Start of Data supplied

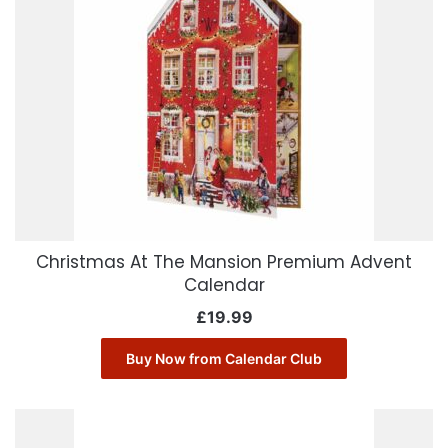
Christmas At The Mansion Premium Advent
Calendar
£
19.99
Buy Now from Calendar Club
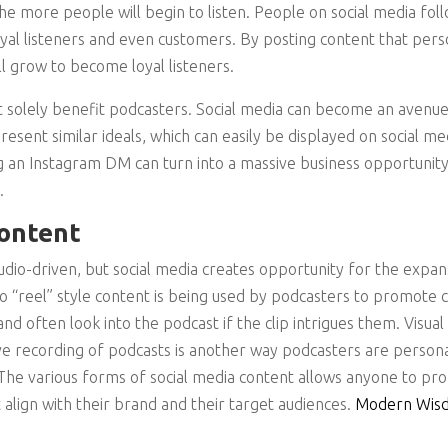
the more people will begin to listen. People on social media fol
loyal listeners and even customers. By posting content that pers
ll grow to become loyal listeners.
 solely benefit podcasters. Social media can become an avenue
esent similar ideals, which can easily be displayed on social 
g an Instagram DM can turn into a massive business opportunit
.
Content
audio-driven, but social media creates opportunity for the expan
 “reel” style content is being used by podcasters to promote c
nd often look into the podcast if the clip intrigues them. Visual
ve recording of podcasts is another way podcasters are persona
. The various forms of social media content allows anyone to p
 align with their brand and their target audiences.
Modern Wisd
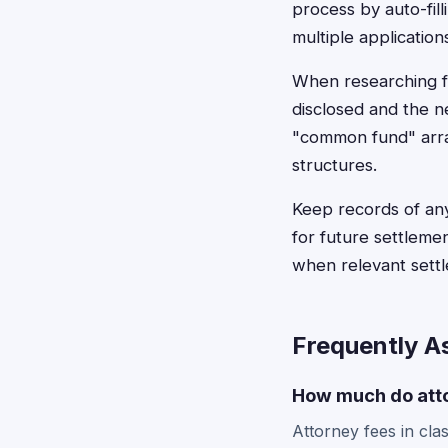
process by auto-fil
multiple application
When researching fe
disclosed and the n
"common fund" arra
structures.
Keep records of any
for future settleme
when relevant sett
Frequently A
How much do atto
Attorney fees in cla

End of Data supplied
Start of Data supplied

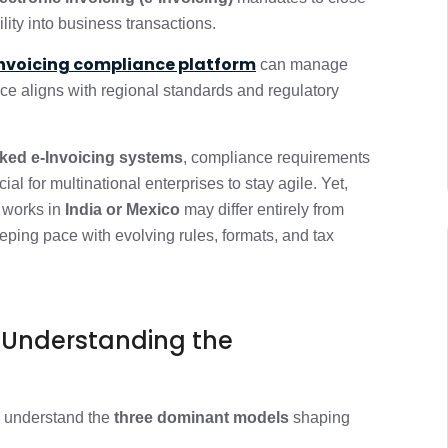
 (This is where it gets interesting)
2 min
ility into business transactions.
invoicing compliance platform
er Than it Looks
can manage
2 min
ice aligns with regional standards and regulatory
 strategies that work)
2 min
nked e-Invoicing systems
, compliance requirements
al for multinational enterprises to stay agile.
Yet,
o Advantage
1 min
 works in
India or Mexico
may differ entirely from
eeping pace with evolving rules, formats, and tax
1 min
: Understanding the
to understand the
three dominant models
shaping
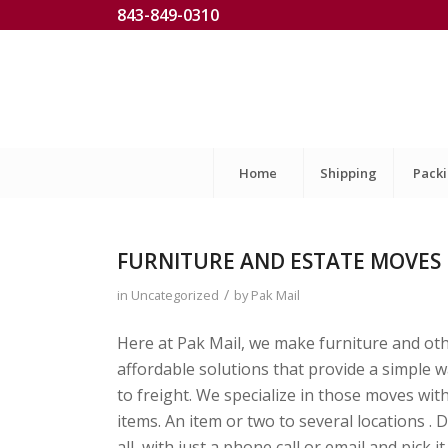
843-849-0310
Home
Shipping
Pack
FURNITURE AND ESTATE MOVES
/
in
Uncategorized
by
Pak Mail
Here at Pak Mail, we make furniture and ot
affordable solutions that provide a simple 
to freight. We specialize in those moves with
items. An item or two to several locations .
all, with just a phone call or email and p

End of Data supplied
Start of Data supplied

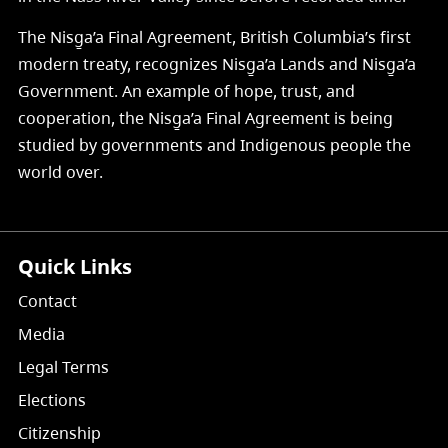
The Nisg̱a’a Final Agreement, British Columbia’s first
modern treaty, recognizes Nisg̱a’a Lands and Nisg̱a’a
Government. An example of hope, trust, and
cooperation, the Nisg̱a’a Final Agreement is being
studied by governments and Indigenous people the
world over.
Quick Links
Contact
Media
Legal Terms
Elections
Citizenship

End of Data supplied

_What the exercise asks:_
For this exercise, reproduce exactly the lines of the records above from the one with "Christmas At The Mansion Premium Advent" up to and including the one with "process by auto-fil", without pictures.

_Exercise result:_
Christmas At The Mansion Premium Advent
Calendar
£
19.99
Buy Now from Calendar Club
the more people will begin to listen. People on social media fol
loyal listeners and even customers. By posting content that pers
ll grow to become loyal listeners.
 solely benefit podcasters. Social media can become an avenue
esent similar ideals, which can easily be displayed on social 
g an Instagram DM can turn into a massive business opportunit
.
Content
audio-driven, but social media creates opportunity for the expan
 “reel” style content is being used by podcasters to promote c
nd often look into the podcast if the clip intrigues them. Visual
ve recording of podcasts is another way podcasters are persona
. The various forms of social media content allows anyone to p
 align with their brand and their target audiences.
Modern Wisd
process by auto-fil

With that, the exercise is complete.